Task to carry out:
From the records below, transcribe only the lines running from the one with "çoktan kestik. O" through the one with "del lavoro p". Keep both of those end lines.

[Collected data]
"""

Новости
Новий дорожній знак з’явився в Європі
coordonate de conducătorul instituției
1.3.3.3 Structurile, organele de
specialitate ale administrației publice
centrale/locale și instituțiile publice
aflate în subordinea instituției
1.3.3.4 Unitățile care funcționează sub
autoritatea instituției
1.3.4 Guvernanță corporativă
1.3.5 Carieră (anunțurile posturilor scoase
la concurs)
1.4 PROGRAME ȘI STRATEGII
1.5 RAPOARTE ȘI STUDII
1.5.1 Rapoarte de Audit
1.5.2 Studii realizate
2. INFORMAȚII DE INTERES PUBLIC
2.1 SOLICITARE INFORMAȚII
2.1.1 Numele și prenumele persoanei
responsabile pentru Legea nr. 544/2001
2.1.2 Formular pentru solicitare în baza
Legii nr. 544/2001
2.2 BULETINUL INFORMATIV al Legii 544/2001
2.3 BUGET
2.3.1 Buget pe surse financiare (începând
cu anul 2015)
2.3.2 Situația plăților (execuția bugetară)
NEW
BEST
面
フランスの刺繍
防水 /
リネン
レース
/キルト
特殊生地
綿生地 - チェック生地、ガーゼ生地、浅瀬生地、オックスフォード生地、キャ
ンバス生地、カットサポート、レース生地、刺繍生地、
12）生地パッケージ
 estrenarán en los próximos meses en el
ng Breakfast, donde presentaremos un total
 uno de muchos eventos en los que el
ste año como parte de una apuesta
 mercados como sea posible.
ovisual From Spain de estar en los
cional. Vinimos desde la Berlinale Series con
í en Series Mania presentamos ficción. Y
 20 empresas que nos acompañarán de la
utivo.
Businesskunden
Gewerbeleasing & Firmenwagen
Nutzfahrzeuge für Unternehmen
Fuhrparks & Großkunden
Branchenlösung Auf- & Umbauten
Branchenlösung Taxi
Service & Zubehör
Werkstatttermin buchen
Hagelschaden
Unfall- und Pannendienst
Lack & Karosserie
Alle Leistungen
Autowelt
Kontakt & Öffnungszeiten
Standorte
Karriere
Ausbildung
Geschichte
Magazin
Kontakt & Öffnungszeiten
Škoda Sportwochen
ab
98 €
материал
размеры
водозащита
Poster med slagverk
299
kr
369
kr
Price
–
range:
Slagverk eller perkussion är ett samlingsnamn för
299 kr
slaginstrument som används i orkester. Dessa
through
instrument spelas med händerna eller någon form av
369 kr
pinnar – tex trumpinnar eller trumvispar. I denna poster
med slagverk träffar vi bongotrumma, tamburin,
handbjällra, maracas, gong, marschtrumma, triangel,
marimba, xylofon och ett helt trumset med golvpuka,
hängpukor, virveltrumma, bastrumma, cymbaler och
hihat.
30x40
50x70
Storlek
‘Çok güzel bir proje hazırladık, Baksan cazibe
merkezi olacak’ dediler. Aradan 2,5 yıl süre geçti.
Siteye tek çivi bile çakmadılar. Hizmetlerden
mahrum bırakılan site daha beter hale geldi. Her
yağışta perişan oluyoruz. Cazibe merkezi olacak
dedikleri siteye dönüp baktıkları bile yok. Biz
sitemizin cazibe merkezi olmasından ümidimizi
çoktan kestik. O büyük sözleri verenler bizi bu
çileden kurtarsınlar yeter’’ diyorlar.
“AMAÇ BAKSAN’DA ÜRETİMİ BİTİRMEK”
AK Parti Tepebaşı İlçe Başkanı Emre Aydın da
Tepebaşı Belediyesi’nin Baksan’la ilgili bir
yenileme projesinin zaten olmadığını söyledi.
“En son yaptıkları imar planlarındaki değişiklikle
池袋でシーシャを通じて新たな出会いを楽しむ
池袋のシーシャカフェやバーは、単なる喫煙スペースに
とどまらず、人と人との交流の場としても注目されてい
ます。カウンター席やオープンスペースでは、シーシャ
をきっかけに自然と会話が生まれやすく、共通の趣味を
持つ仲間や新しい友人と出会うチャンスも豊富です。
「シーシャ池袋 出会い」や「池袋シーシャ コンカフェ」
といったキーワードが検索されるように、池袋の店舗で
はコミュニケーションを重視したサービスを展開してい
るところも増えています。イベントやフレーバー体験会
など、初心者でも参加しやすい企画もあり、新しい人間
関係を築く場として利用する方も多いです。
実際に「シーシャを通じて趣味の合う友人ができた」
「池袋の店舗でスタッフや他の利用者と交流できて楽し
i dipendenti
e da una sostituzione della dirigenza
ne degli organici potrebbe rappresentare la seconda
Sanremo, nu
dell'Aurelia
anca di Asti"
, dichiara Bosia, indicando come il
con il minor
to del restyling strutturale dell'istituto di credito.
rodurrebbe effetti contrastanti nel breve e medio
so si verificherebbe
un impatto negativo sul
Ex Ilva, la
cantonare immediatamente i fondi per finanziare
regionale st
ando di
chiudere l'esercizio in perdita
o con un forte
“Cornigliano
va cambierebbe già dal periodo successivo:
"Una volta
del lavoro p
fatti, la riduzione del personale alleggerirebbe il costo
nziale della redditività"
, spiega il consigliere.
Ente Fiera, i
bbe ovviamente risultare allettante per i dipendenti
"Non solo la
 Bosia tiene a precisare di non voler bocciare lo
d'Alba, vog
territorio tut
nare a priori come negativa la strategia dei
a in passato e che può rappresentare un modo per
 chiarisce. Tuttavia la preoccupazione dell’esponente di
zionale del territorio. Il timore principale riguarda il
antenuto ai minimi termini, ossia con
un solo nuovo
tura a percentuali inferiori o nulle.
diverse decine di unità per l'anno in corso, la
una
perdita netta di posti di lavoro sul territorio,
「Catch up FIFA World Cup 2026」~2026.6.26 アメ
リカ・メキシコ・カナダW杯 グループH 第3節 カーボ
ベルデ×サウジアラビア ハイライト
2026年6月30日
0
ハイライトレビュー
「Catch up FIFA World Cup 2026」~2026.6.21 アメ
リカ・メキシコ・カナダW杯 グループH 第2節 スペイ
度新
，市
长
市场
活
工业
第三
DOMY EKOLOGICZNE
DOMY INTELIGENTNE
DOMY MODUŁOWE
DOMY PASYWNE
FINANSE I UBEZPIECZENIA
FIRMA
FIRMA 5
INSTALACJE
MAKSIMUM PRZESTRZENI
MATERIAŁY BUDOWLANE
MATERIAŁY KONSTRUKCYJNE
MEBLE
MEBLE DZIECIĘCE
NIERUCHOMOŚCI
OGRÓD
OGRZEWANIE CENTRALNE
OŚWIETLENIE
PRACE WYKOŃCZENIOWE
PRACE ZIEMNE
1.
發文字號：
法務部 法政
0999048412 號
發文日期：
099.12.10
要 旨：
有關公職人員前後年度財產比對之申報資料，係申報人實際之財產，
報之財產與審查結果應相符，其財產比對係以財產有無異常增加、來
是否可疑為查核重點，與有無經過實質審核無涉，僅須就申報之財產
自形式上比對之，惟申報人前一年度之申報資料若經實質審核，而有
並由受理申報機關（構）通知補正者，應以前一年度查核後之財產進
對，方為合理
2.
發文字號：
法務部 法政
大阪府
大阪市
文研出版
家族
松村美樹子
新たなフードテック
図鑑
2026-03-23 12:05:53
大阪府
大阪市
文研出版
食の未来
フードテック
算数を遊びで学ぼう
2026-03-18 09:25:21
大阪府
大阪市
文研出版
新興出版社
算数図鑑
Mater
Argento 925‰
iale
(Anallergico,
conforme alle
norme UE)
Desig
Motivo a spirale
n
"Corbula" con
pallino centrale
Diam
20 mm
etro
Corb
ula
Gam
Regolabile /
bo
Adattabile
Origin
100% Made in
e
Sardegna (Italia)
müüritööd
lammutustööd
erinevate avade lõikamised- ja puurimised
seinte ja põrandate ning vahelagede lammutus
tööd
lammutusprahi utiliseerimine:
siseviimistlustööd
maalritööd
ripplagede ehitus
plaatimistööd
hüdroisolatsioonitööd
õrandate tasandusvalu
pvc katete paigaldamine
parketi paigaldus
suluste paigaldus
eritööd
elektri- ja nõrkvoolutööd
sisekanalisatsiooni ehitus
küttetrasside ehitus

"""

Output below:
çoktan kestik. O büyük sözleri verenler bizi bu
çileden kurtarsınlar yeter’’ diyorlar.
“AMAÇ BAKSAN’DA ÜRETİMİ BİTİRMEK”
AK Parti Tepebaşı İlçe Başkanı Emre Aydın da
Tepebaşı Belediyesi’nin Baksan’la ilgili bir
yenileme projesinin zaten olmadığını söyledi.
“En son yaptıkları imar planlarındaki değişiklikle
池袋でシーシャを通じて新たな出会いを楽しむ
池袋のシーシャカフェやバーは、単なる喫煙スペースに
とどまらず、人と人との交流の場としても注目されてい
ます。カウンター席やオープンスペースでは、シーシャ
をきっかけに自然と会話が生まれやすく、共通の趣味を
持つ仲間や新しい友人と出会うチャンスも豊富です。
「シーシャ池袋 出会い」や「池袋シーシャ コンカフェ」
といったキーワードが検索されるように、池袋の店舗で
はコミュニケーションを重視したサービスを展開してい
るところも増えています。イベントやフレーバー体験会
など、初心者でも参加しやすい企画もあり、新しい人間
関係を築く場として利用する方も多いです。
実際に「シーシャを通じて趣味の合う友人ができた」
「池袋の店舗でスタッフや他の利用者と交流できて楽し
i dipendenti
e da una sostituzione della dirigenza
ne degli organici potrebbe rappresentare la seconda
Sanremo, nu
dell'Aurelia
anca di Asti"
, dichiara Bosia, indicando come il
con il minor
to del restyling strutturale dell'istituto di credito.
rodurrebbe effetti contrastanti nel breve e medio
so si verificherebbe
un impatto negativo sul
Ex Ilva, la
cantonare immediatamente i fondi per finanziare
regionale st
ando di
chiudere l'esercizio in perdita
o con un forte
“Cornigliano
va cambierebbe già dal periodo successivo:
"Una volta
del lavoro p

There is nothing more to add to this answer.